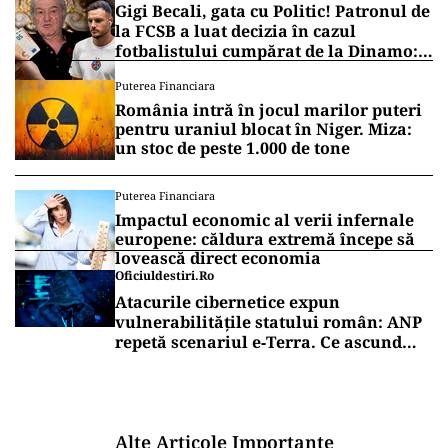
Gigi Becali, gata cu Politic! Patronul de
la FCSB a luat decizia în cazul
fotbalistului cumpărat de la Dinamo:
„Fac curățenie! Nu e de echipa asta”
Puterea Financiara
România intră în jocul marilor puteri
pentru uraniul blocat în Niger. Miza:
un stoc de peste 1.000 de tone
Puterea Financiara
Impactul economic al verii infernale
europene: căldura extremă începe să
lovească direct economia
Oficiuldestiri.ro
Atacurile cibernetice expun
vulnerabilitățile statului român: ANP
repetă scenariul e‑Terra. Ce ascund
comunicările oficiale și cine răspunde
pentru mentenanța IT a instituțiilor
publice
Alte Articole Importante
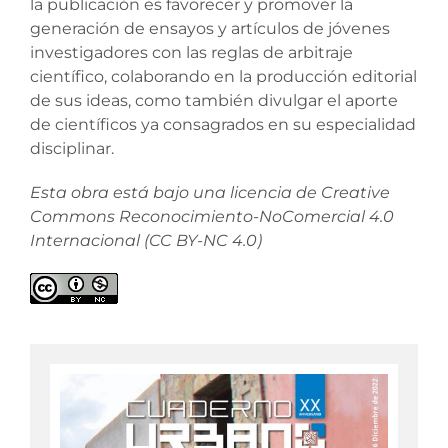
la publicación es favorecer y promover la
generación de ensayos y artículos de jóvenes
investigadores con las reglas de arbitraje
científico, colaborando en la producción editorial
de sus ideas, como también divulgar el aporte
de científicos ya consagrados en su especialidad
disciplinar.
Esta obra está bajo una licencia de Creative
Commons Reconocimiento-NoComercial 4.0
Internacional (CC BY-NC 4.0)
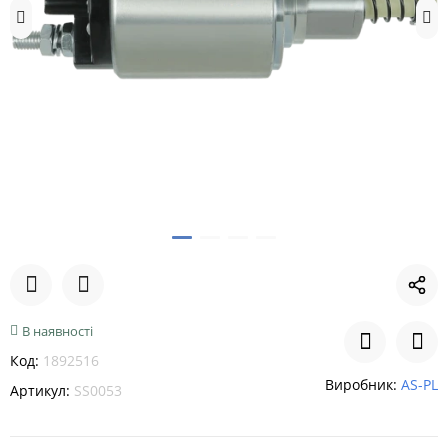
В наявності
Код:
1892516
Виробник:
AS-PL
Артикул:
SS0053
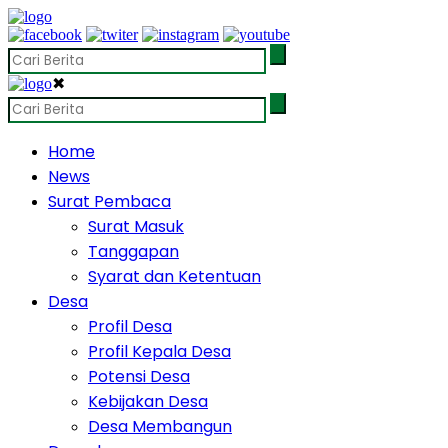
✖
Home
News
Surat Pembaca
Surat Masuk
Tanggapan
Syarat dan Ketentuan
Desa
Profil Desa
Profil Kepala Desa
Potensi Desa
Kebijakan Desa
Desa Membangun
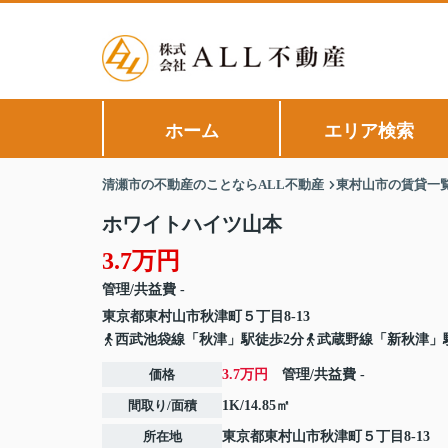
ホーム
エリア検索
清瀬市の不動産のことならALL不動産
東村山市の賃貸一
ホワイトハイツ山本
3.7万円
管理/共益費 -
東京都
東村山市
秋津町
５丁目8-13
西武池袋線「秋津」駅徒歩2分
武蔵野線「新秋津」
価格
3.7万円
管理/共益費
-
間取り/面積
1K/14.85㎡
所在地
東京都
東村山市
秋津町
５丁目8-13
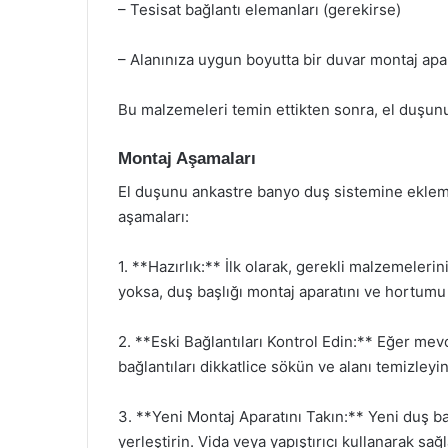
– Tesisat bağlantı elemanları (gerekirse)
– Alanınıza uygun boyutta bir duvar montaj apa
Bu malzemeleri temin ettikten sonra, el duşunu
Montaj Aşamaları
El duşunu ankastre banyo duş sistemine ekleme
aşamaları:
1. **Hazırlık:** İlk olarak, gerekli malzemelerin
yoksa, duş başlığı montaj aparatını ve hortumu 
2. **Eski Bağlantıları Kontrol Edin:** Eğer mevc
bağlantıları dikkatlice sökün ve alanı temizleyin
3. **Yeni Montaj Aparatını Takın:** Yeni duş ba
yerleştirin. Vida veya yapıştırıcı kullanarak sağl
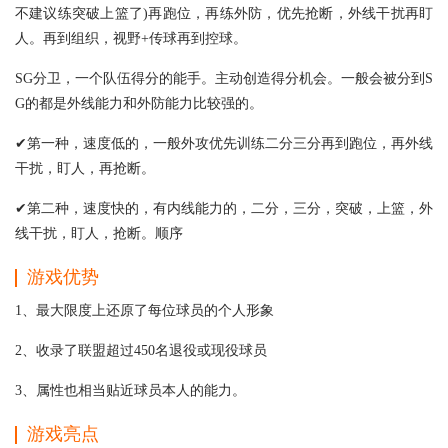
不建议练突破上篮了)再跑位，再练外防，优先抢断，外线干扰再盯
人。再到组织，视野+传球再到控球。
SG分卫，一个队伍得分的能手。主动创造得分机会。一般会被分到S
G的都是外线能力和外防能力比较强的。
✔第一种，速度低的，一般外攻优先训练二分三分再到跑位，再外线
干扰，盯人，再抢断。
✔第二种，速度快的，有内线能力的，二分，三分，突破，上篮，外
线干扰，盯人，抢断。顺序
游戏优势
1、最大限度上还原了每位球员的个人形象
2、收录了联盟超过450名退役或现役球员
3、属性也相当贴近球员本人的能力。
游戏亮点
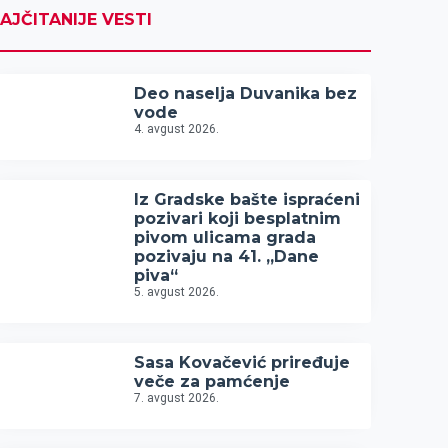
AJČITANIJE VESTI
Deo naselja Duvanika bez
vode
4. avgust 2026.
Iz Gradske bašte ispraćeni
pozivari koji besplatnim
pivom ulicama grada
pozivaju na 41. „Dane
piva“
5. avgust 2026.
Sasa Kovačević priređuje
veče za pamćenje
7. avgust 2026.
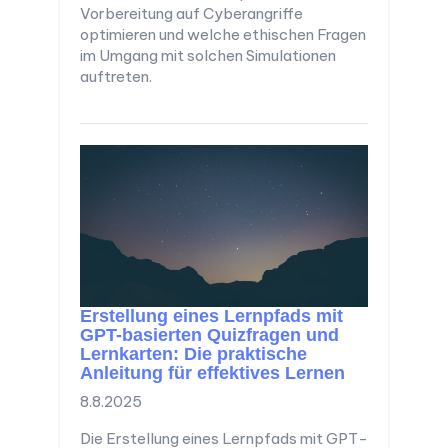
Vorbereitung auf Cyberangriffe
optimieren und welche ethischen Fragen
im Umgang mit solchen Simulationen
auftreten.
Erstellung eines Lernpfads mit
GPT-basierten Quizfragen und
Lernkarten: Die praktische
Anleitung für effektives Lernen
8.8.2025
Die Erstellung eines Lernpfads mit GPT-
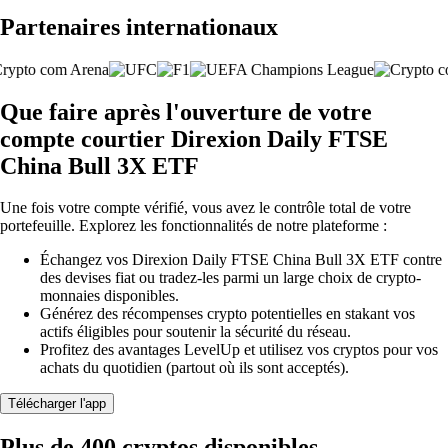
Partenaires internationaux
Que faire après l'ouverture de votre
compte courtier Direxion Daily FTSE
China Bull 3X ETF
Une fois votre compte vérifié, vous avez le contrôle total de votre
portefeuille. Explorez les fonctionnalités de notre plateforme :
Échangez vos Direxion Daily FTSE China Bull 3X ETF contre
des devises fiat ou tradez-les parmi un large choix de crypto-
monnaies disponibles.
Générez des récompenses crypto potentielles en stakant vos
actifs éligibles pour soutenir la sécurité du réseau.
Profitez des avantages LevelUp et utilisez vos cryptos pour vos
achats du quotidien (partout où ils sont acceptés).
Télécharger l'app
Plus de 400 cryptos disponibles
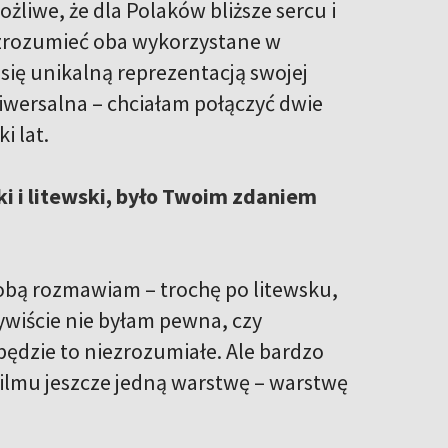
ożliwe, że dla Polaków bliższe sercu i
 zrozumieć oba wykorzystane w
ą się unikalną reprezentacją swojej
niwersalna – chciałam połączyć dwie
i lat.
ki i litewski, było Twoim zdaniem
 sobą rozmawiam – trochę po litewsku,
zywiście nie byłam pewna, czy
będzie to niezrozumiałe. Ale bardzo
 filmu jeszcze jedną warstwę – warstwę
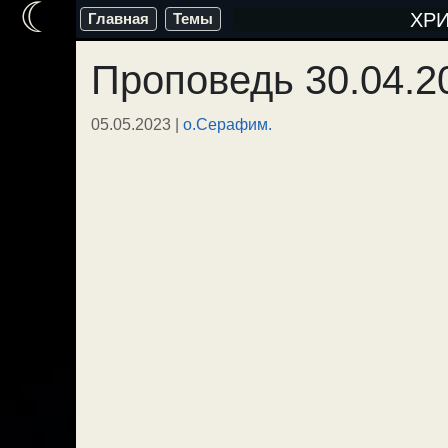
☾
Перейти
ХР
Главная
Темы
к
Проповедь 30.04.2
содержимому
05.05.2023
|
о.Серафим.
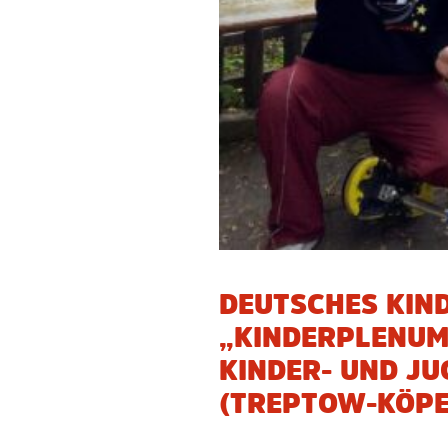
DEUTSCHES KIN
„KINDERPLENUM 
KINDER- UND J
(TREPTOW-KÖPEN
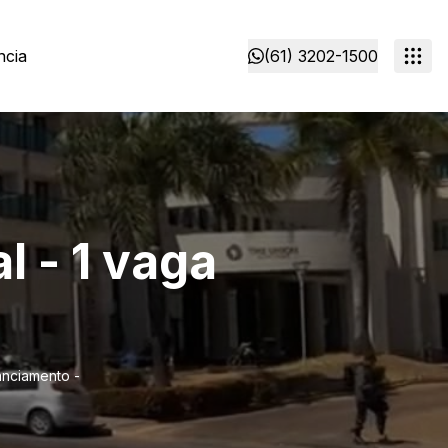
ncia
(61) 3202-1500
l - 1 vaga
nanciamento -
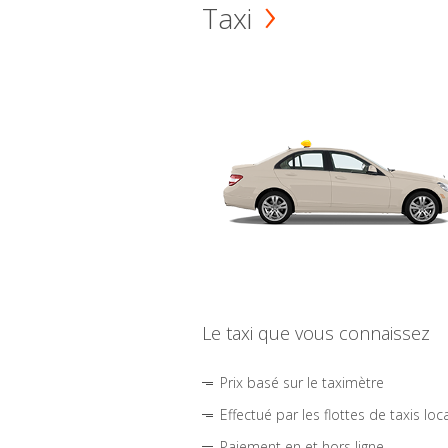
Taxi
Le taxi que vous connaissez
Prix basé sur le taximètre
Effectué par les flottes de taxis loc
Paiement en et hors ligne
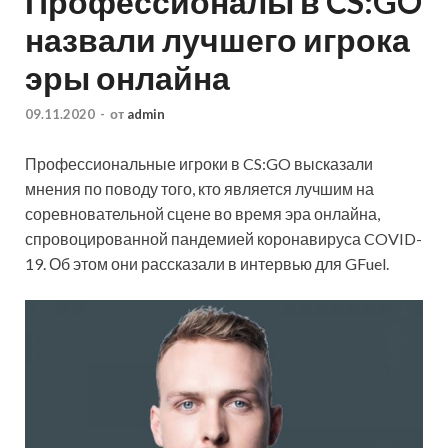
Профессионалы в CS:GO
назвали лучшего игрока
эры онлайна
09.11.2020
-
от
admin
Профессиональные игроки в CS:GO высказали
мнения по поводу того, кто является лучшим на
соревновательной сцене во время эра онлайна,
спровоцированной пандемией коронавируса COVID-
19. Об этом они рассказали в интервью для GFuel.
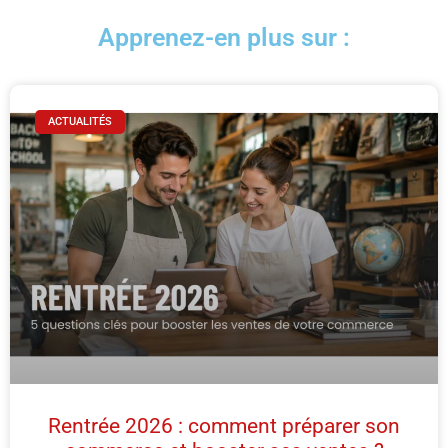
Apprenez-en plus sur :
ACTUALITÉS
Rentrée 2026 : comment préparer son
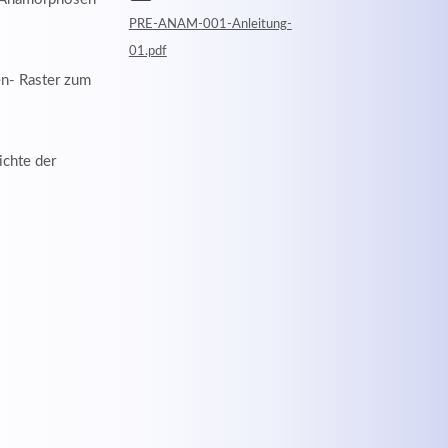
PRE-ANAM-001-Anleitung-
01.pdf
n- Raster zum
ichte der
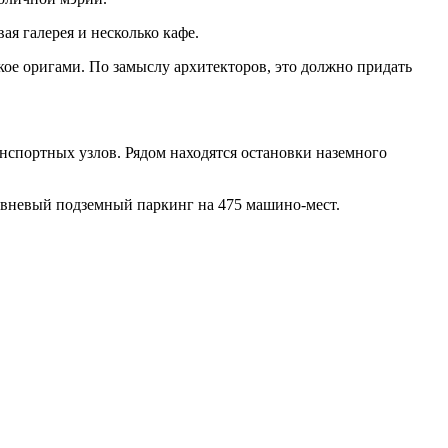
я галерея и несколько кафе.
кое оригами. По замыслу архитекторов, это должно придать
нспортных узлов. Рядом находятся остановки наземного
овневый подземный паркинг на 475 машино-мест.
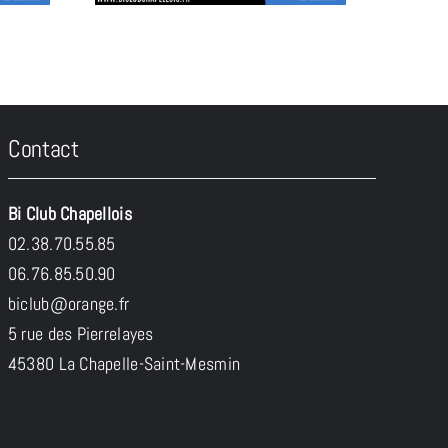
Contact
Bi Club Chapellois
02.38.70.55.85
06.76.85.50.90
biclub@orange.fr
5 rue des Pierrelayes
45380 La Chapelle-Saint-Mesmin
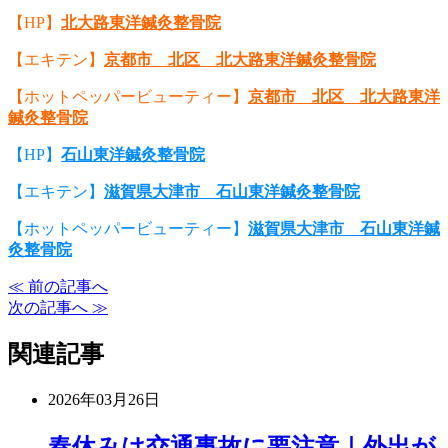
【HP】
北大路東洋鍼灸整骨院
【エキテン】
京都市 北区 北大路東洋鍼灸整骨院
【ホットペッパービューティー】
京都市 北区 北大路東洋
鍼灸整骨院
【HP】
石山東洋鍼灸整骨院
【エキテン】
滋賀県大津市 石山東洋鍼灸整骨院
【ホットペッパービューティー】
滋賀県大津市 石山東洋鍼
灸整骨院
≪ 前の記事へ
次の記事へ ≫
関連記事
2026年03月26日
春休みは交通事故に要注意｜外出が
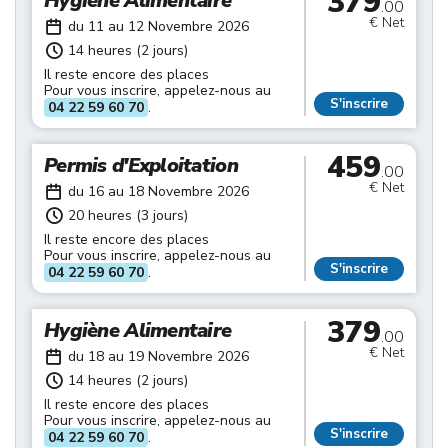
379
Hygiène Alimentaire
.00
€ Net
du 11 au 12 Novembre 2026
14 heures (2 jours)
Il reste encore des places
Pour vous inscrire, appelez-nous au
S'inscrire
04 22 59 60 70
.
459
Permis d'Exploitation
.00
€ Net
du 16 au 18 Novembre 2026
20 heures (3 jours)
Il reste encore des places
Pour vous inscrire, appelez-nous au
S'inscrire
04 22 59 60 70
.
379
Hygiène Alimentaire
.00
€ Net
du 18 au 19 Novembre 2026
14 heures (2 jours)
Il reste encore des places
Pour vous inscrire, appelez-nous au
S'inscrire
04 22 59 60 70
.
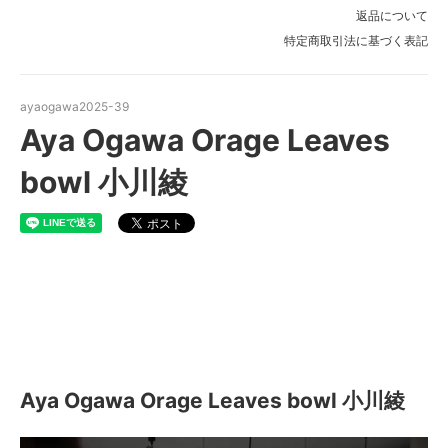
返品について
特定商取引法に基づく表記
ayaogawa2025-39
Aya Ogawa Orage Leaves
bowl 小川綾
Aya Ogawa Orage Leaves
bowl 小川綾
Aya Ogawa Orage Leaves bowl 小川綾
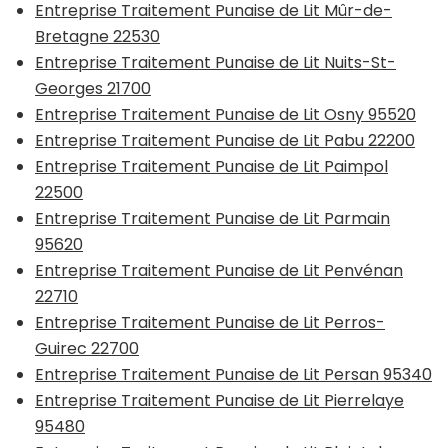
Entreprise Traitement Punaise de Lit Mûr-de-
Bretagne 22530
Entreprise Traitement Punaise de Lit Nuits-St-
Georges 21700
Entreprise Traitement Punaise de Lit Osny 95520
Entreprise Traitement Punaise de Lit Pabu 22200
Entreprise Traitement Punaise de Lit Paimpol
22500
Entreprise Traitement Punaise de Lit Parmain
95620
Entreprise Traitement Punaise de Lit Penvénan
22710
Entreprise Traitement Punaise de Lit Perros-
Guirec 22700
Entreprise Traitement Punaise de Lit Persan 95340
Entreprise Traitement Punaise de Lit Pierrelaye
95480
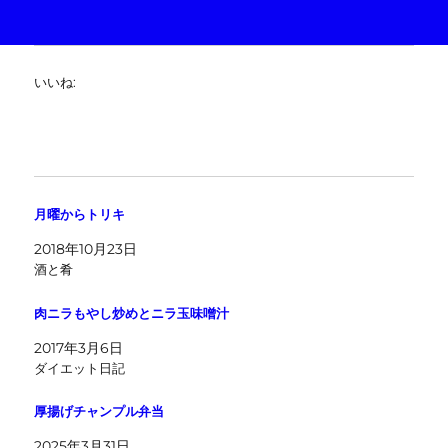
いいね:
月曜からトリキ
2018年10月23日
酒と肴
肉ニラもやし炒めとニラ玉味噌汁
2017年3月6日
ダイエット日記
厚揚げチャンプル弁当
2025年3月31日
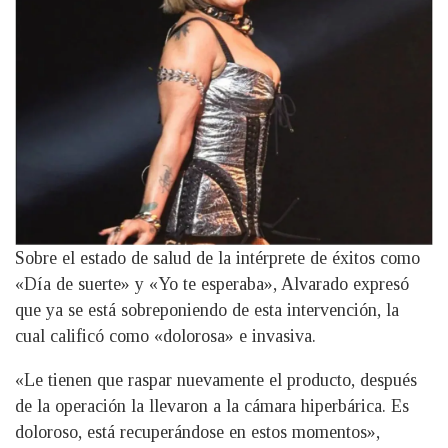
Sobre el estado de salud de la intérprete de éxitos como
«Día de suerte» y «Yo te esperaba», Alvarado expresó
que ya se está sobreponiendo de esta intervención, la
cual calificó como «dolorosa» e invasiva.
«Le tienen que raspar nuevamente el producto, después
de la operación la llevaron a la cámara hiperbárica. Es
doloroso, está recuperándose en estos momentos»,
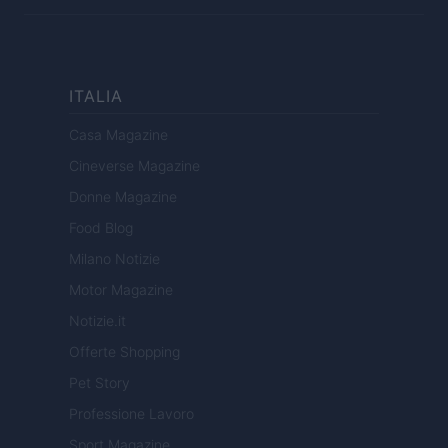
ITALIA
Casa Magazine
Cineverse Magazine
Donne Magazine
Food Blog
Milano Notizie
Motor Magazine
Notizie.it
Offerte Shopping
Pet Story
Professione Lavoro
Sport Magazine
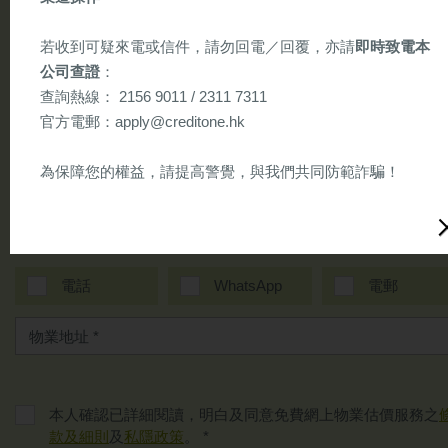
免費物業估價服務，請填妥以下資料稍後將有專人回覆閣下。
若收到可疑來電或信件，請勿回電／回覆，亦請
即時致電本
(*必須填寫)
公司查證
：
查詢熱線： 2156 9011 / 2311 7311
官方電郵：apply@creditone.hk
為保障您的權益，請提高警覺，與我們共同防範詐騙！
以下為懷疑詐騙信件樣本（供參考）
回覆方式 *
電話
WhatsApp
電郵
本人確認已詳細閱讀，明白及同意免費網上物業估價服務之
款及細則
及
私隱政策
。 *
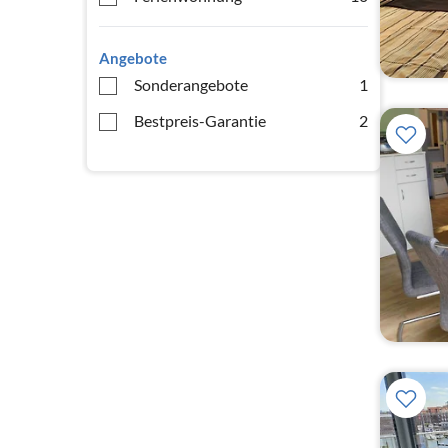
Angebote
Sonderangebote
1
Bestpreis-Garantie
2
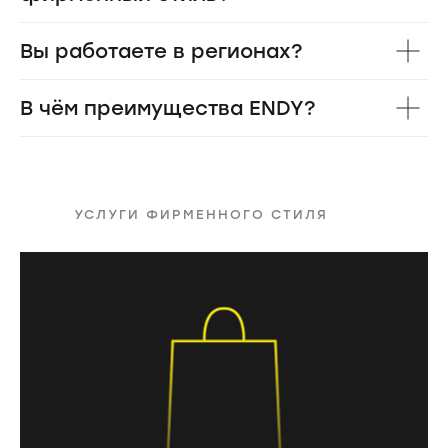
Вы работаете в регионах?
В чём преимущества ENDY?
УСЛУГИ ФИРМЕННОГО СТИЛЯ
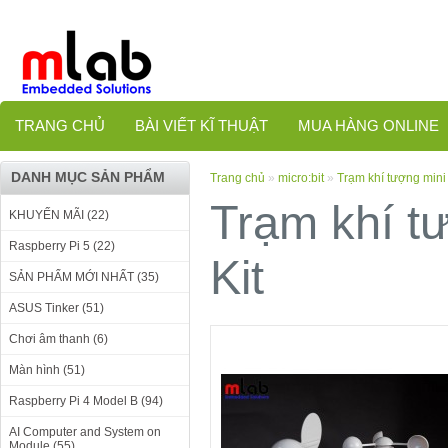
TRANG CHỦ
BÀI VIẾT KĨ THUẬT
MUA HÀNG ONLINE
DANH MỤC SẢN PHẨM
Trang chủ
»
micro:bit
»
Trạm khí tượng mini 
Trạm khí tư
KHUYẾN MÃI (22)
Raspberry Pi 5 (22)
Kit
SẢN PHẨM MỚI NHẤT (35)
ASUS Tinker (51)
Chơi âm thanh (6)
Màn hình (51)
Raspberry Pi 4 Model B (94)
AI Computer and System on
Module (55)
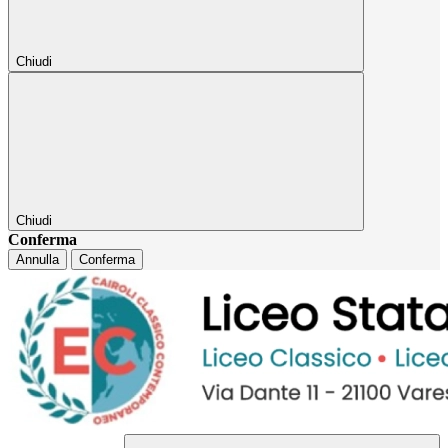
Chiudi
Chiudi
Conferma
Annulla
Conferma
-----
▶ [WHAT IS EXPECTED]
Your task is to reproduce exactly the lines from the start of the data above through the line containing "不建议练突破上篮了)再跑位，再练外防，优先抢断，外线干扰再盯", leaving every picture out.

▶ [EXPECTED ANSWER]
Gigi Becali, gata cu Politic! Patronul de
la FCSB a luat decizia în cazul
fotbalistului cumpărat de la Dinamo:
„Fac curățenie! Nu e de echipa asta”
Puterea Financiara
România intră în jocul marilor puteri
pentru uraniul blocat în Niger. Miza:
un stoc de peste 1.000 de tone
Puterea Financiara
Impactul economic al verii infernale
europene: căldura extremă începe să
lovească direct economia
Oficiuldestiri.ro
Atacurile cibernetice expun
vulnerabilitățile statului român: ANP
repetă scenariul e‑Terra. Ce ascund
comunicările oficiale și cine răspunde
pentru mentenanța IT a instituțiilor
publice
Alte Articole Importante
la publicación es favorecer y promover la
generación de ensayos y artículos de jóvenes
investigadores con las reglas de arbitraje
científico, colaborando en la producción editorial
de sus ideas, como también divulgar el aporte
de científicos ya consagrados en su especialidad
disciplinar.
Esta obra está bajo una licencia de Creative
Commons Reconocimiento-NoComercial 4.0
Internacional (CC BY-NC 4.0)
В наявності
Код:
1892516
Виробник:
AS-PL
Артикул:
SS0053
✖
Home
News
Surat Pembaca
Surat Masuk
Tanggapan
Syarat dan Ketentuan
Desa
Profil Desa
Profil Kepala Desa
Potensi Desa
Kebijakan Desa
Desa Membangun
ホーム
エリア検索
清瀬市の不動産のことならALL不動産
東村山市の賃貸一
ホワイトハイツ山本
3.7万円
管理/共益費 -
東京都
東村山市
秋津町
５丁目8-13
西武池袋線「秋津」駅徒歩2分
武蔵野線「新秋津」
価格
3.7万円
管理/共益費
-
間取り/面積
1K/14.85㎡
所在地
東京都
東村山市
秋津町
５丁目8-13
– Tesisat bağlantı elemanları (gerekirse)
– Alanınıza uygun boyutta bir duvar montaj apa
Bu malzemeleri temin ettikten sonra, el duşunu
Montaj Aşamaları
El duşunu ankastre banyo duş sistemine ekleme
aşamaları:
1. **Hazırlık:** İlk olarak, gerekli malzemelerin
yoksa, duş başlığı montaj aparatını ve hortumu 
2. **Eski Bağlantıları Kontrol Edin:** Eğer mevc
bağlantıları dikkatlice sökün ve alanı temizleyin
3. **Yeni Montaj Aparatını Takın:** Yeni duş ba
yerleştirin. Vida veya yapıştırıcı kullanarak sağl
不建议练突破上篮了)再跑位，再练外防，优先抢断，外线干扰再盯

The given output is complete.